◆ Work instruction
Would you reproduce every record exactly, leaving out the pictures?

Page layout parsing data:
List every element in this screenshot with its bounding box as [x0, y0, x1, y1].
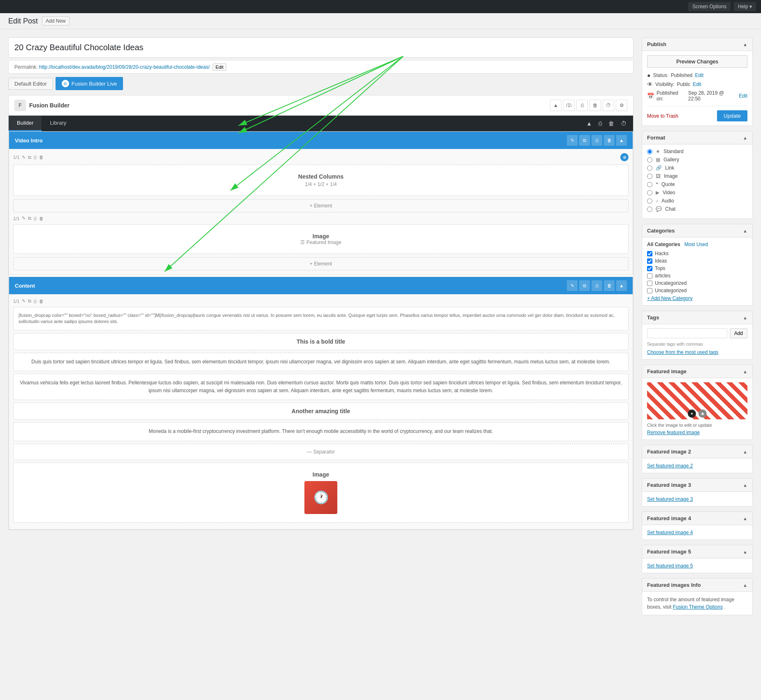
- tags-input[interactable]: [647, 328, 727, 338]
- tab-icon-2[interactable]: ⎙: [596, 118, 604, 129]
- row-clone-btn[interactable]: ⧉: [28, 155, 31, 160]
- section-clone-btn[interactable]: ⧉: [579, 135, 590, 146]
- remove-featured-link[interactable]: Remove featured image: [647, 430, 700, 435]
- format-toggle-btn[interactable]: ▲: [743, 135, 747, 140]
- preview-changes-button[interactable]: Preview Changes: [647, 55, 747, 68]
- add-element-btn-2[interactable]: + Element: [13, 257, 629, 270]
- cat-tab-most-used[interactable]: Most Used: [684, 242, 708, 247]
- format-video-label: Video: [663, 190, 675, 195]
- fb-ctrl-print[interactable]: ⎙: [576, 100, 588, 111]
- nested-columns-subtitle: 1/4 + 1/2 + 1/4: [22, 181, 620, 187]
- content-block-body-2: Vivamus vehicula felis eget lectus laore…: [13, 374, 629, 400]
- featured-images-info-toggle[interactable]: ▲: [743, 583, 747, 588]
- default-editor-button[interactable]: Default Editor: [8, 78, 53, 90]
- format-link-radio[interactable]: [647, 165, 652, 171]
- featured-image-5-toggle[interactable]: ▲: [743, 549, 747, 554]
- fb-ctrl-history[interactable]: ⏱: [603, 100, 614, 111]
- row2-print-btn[interactable]: ⎙: [34, 216, 37, 221]
- format-box-header: Format ▲: [642, 131, 752, 144]
- featured-image-toggle[interactable]: ▲: [743, 369, 747, 374]
- tags-toggle-btn[interactable]: ▲: [743, 315, 747, 320]
- set-featured-image-3-link[interactable]: Set featured image 3: [647, 496, 693, 502]
- row2-edit-btn[interactable]: ✎: [22, 216, 26, 221]
- featured-image-3-toggle[interactable]: ▲: [743, 483, 747, 488]
- fusion-theme-options-link[interactable]: Fusion Theme Options: [673, 604, 723, 610]
- section2-collapse-btn[interactable]: ▲: [616, 280, 627, 291]
- fb-ctrl-2[interactable]: /1\: [563, 100, 575, 111]
- screen-options-btn[interactable]: Screen Options: [688, 2, 731, 11]
- add-tag-button[interactable]: Add: [730, 328, 747, 338]
- fb-ctrl-trash[interactable]: 🗑: [589, 100, 601, 111]
- row-delete-btn[interactable]: 🗑: [39, 155, 44, 160]
- section2-delete-btn[interactable]: 🗑: [604, 280, 615, 291]
- cat-uncat2-checkbox[interactable]: [647, 288, 652, 293]
- cat-articles-checkbox[interactable]: [647, 273, 652, 279]
- featured-image-thumbnail[interactable]: ● ◉: [647, 382, 747, 419]
- tags-hint: Separate tags with commas: [647, 342, 747, 347]
- section-collapse-btn[interactable]: ▲: [616, 135, 627, 146]
- row-print-btn[interactable]: ⎙: [34, 155, 37, 160]
- content-row-clone[interactable]: ⧉: [28, 298, 31, 304]
- section2-edit-btn[interactable]: ✎: [567, 280, 578, 291]
- format-video-radio[interactable]: [647, 190, 652, 195]
- help-btn[interactable]: Help ▾: [734, 2, 756, 11]
- section2-clone-btn[interactable]: ⧉: [579, 280, 590, 291]
- publish-date-edit[interactable]: Edit: [739, 93, 747, 99]
- publish-visibility-edit[interactable]: Edit: [693, 81, 701, 87]
- cat-hacks-checkbox[interactable]: [647, 251, 652, 256]
- row2-delete-btn[interactable]: 🗑: [39, 216, 44, 221]
- format-audio-radio[interactable]: [647, 198, 652, 204]
- content-row-print[interactable]: ⎙: [34, 299, 37, 304]
- publish-toggle-btn[interactable]: ▲: [743, 42, 747, 47]
- cat-item-tops: Tops: [647, 265, 747, 271]
- move-to-trash-link[interactable]: Move to Trash: [647, 113, 678, 119]
- permalink-url[interactable]: http://localhost/dev.avada/blog/2019/09/…: [39, 64, 210, 70]
- publish-status-edit[interactable]: Edit: [695, 72, 704, 78]
- format-image-radio[interactable]: [647, 174, 652, 179]
- tab-icon-1[interactable]: ▲: [584, 118, 594, 129]
- format-gallery-icon: ▦: [656, 157, 660, 163]
- row2-clone-btn[interactable]: ⧉: [28, 216, 31, 221]
- section-delete-btn[interactable]: 🗑: [604, 135, 615, 146]
- format-gallery-radio[interactable]: [647, 157, 652, 163]
- tab-icon-4[interactable]: ⏱: [618, 118, 629, 129]
- cat-ideas-checkbox[interactable]: [647, 258, 652, 264]
- choose-tags-link[interactable]: Choose from the most used tags: [647, 349, 718, 355]
- set-featured-image-5-link[interactable]: Set featured image 5: [647, 563, 693, 569]
- categories-title: Categories: [647, 228, 675, 234]
- tab-library[interactable]: Library: [42, 116, 74, 131]
- cat-tops-checkbox[interactable]: [647, 266, 652, 271]
- section-content-header: Content ✎ ⧉ ⎙ 🗑 ▲: [9, 277, 633, 294]
- format-quote-radio[interactable]: [647, 182, 652, 187]
- section2-print-btn[interactable]: ⎙: [592, 280, 602, 291]
- cat-tab-all[interactable]: All Categories: [647, 242, 680, 247]
- content-row-edit[interactable]: ✎: [22, 298, 26, 304]
- row-2-label: 1/1: [13, 216, 19, 221]
- fb-ctrl-settings[interactable]: ⚙: [616, 100, 627, 111]
- section-print-btn[interactable]: ⎙: [592, 135, 602, 146]
- featured-image-4-toggle[interactable]: ▲: [743, 516, 747, 521]
- format-link-icon: 🔗: [656, 165, 662, 171]
- featured-image-body: ● ◉ Click the image to edit or update Re…: [642, 378, 752, 440]
- format-standard-radio[interactable]: [647, 149, 652, 154]
- section-edit-btn[interactable]: ✎: [567, 135, 578, 146]
- tab-builder[interactable]: Builder: [9, 116, 42, 131]
- row-collapse-btn[interactable]: ⊕: [620, 153, 629, 161]
- permalink-edit-button[interactable]: Edit: [213, 63, 226, 71]
- add-element-btn-1[interactable]: + Element: [13, 199, 629, 212]
- categories-toggle-btn[interactable]: ▲: [743, 228, 747, 233]
- cat-uncat1-checkbox[interactable]: [647, 281, 652, 286]
- post-title-input[interactable]: [9, 38, 633, 57]
- set-featured-image-2-link[interactable]: Set featured image 2: [647, 463, 693, 469]
- featured-image-2-toggle[interactable]: ▲: [743, 449, 747, 454]
- add-new-button[interactable]: Add New: [42, 16, 70, 26]
- tab-icon-3[interactable]: 🗑: [606, 118, 617, 129]
- set-featured-image-4-link[interactable]: Set featured image 4: [647, 530, 693, 535]
- fb-ctrl-1[interactable]: ▲: [550, 100, 561, 111]
- format-chat-radio[interactable]: [647, 207, 652, 212]
- add-new-category-link[interactable]: + Add New Category: [647, 295, 692, 301]
- update-button[interactable]: Update: [717, 110, 747, 121]
- row-edit-btn[interactable]: ✎: [22, 155, 26, 160]
- fusion-builder-button[interactable]: ⚙ Fusion Builder Live: [56, 77, 123, 90]
- content-row-delete[interactable]: 🗑: [39, 299, 44, 304]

◆ Solved exercise
List every element in this screenshot with its bounding box as [x0, y0, x1, y1].
- tags-input[interactable]: [647, 328, 727, 338]
- tab-icon-2[interactable]: ⎙: [596, 118, 604, 129]
- row-clone-btn[interactable]: ⧉: [28, 155, 31, 160]
- section-clone-btn[interactable]: ⧉: [579, 135, 590, 146]
- remove-featured-link[interactable]: Remove featured image: [647, 430, 700, 435]
- format-toggle-btn[interactable]: ▲: [743, 135, 747, 140]
- preview-changes-button[interactable]: Preview Changes: [647, 55, 747, 68]
- add-element-btn-2[interactable]: + Element: [13, 257, 629, 270]
- cat-tab-most-used[interactable]: Most Used: [684, 242, 708, 247]
- format-video-label: Video: [663, 190, 675, 195]
- fb-ctrl-print[interactable]: ⎙: [576, 100, 588, 111]
- nested-columns-subtitle: 1/4 + 1/2 + 1/4: [22, 181, 620, 187]
- content-block-body-2: Vivamus vehicula felis eget lectus laore…: [13, 374, 629, 400]
- featured-images-info-toggle[interactable]: ▲: [743, 583, 747, 588]
- default-editor-button[interactable]: Default Editor: [8, 78, 53, 90]
- format-link-radio[interactable]: [647, 165, 652, 171]
- featured-image-5-toggle[interactable]: ▲: [743, 549, 747, 554]
- fb-ctrl-history[interactable]: ⏱: [603, 100, 614, 111]
- row2-print-btn[interactable]: ⎙: [34, 216, 37, 221]
- format-box-header: Format ▲: [642, 131, 752, 144]
- featured-image-toggle[interactable]: ▲: [743, 369, 747, 374]
- tags-toggle-btn[interactable]: ▲: [743, 315, 747, 320]
- set-featured-image-3-link[interactable]: Set featured image 3: [647, 496, 693, 502]
- row2-edit-btn[interactable]: ✎: [22, 216, 26, 221]
- featured-image-3-toggle[interactable]: ▲: [743, 483, 747, 488]
- fusion-theme-options-link[interactable]: Fusion Theme Options: [673, 604, 723, 610]
- section2-collapse-btn[interactable]: ▲: [616, 280, 627, 291]
- fb-ctrl-2[interactable]: /1\: [563, 100, 575, 111]
- screen-options-btn[interactable]: Screen Options: [688, 2, 731, 11]
- add-tag-button[interactable]: Add: [730, 328, 747, 338]
- fb-ctrl-trash[interactable]: 🗑: [589, 100, 601, 111]
- row-delete-btn[interactable]: 🗑: [39, 155, 44, 160]
- section2-delete-btn[interactable]: 🗑: [604, 280, 615, 291]
- cat-uncat2-checkbox[interactable]: [647, 288, 652, 293]
- cat-articles-checkbox[interactable]: [647, 273, 652, 279]
- featured-image-thumbnail[interactable]: ● ◉: [647, 382, 747, 419]
- tags-hint: Separate tags with commas: [647, 342, 747, 347]
- section-collapse-btn[interactable]: ▲: [616, 135, 627, 146]
- row-print-btn[interactable]: ⎙: [34, 155, 37, 160]
- content-row-clone[interactable]: ⧉: [28, 298, 31, 304]
- section2-edit-btn[interactable]: ✎: [567, 280, 578, 291]
- format-video-radio[interactable]: [647, 190, 652, 195]
- help-btn[interactable]: Help ▾: [734, 2, 756, 11]
- section2-clone-btn[interactable]: ⧉: [579, 280, 590, 291]
- publish-date-edit[interactable]: Edit: [739, 93, 747, 99]
- publish-visibility-edit[interactable]: Edit: [693, 81, 701, 87]
- cat-hacks-checkbox[interactable]: [647, 251, 652, 256]
- row2-delete-btn[interactable]: 🗑: [39, 216, 44, 221]
- format-audio-radio[interactable]: [647, 198, 652, 204]
- content-row-print[interactable]: ⎙: [34, 299, 37, 304]
- publish-toggle-btn[interactable]: ▲: [743, 42, 747, 47]
- cat-item-tops: Tops: [647, 265, 747, 271]
- move-to-trash-link[interactable]: Move to Trash: [647, 113, 678, 119]
- permalink-url[interactable]: http://localhost/dev.avada/blog/2019/09/…: [39, 64, 210, 70]
- publish-status-edit[interactable]: Edit: [695, 72, 704, 78]
- format-image-radio[interactable]: [647, 174, 652, 179]
- tab-icon-1[interactable]: ▲: [584, 118, 594, 129]
- format-gallery-icon: ▦: [656, 157, 660, 163]
- row2-clone-btn[interactable]: ⧉: [28, 216, 31, 221]
- section-delete-btn[interactable]: 🗑: [604, 135, 615, 146]
- format-gallery-radio[interactable]: [647, 157, 652, 163]
- tab-icon-4[interactable]: ⏱: [618, 118, 629, 129]
- cat-ideas-checkbox[interactable]: [647, 258, 652, 264]
- choose-tags-link[interactable]: Choose from the most used tags: [647, 349, 718, 355]
- set-featured-image-5-link[interactable]: Set featured image 5: [647, 563, 693, 569]
- categories-title: Categories: [647, 228, 675, 234]
- tab-library[interactable]: Library: [42, 116, 74, 131]
- cat-tops-checkbox[interactable]: [647, 266, 652, 271]
- section-content-header: Content ✎ ⧉ ⎙ 🗑 ▲: [9, 277, 633, 294]
- format-quote-radio[interactable]: [647, 182, 652, 187]
- section2-print-btn[interactable]: ⎙: [592, 280, 602, 291]
- cat-tab-all[interactable]: All Categories: [647, 242, 680, 247]
- content-row-edit[interactable]: ✎: [22, 298, 26, 304]
- row-2-label: 1/1: [13, 216, 19, 221]
- fb-ctrl-settings[interactable]: ⚙: [616, 100, 627, 111]
- section-print-btn[interactable]: ⎙: [592, 135, 602, 146]
- featured-image-4-toggle[interactable]: ▲: [743, 516, 747, 521]
- format-link-icon: 🔗: [656, 165, 662, 171]
- featured-image-body: ● ◉ Click the image to edit or update Re…: [642, 378, 752, 440]
- format-standard-radio[interactable]: [647, 149, 652, 154]
- section-edit-btn[interactable]: ✎: [567, 135, 578, 146]
- tab-builder[interactable]: Builder: [9, 116, 42, 131]
- row-collapse-btn[interactable]: ⊕: [620, 153, 629, 161]
- permalink-edit-button[interactable]: Edit: [213, 63, 226, 71]
- add-element-btn-1[interactable]: + Element: [13, 199, 629, 212]
- categories-toggle-btn[interactable]: ▲: [743, 228, 747, 233]
- cat-uncat1-checkbox[interactable]: [647, 281, 652, 286]
- post-title-input[interactable]: [9, 38, 633, 57]
- set-featured-image-2-link[interactable]: Set featured image 2: [647, 463, 693, 469]
- featured-image-2-toggle[interactable]: ▲: [743, 449, 747, 454]
- add-new-button[interactable]: Add New: [42, 16, 70, 26]
- tab-icon-3[interactable]: 🗑: [606, 118, 617, 129]
- set-featured-image-4-link[interactable]: Set featured image 4: [647, 530, 693, 535]
- fb-ctrl-1[interactable]: ▲: [550, 100, 561, 111]
- format-chat-radio[interactable]: [647, 207, 652, 212]
- add-new-category-link[interactable]: + Add New Category: [647, 295, 692, 301]
- update-button[interactable]: Update: [717, 110, 747, 121]
- row-edit-btn[interactable]: ✎: [22, 155, 26, 160]
- fusion-builder-button[interactable]: ⚙ Fusion Builder Live: [56, 77, 123, 90]
- content-row-delete[interactable]: 🗑: [39, 299, 44, 304]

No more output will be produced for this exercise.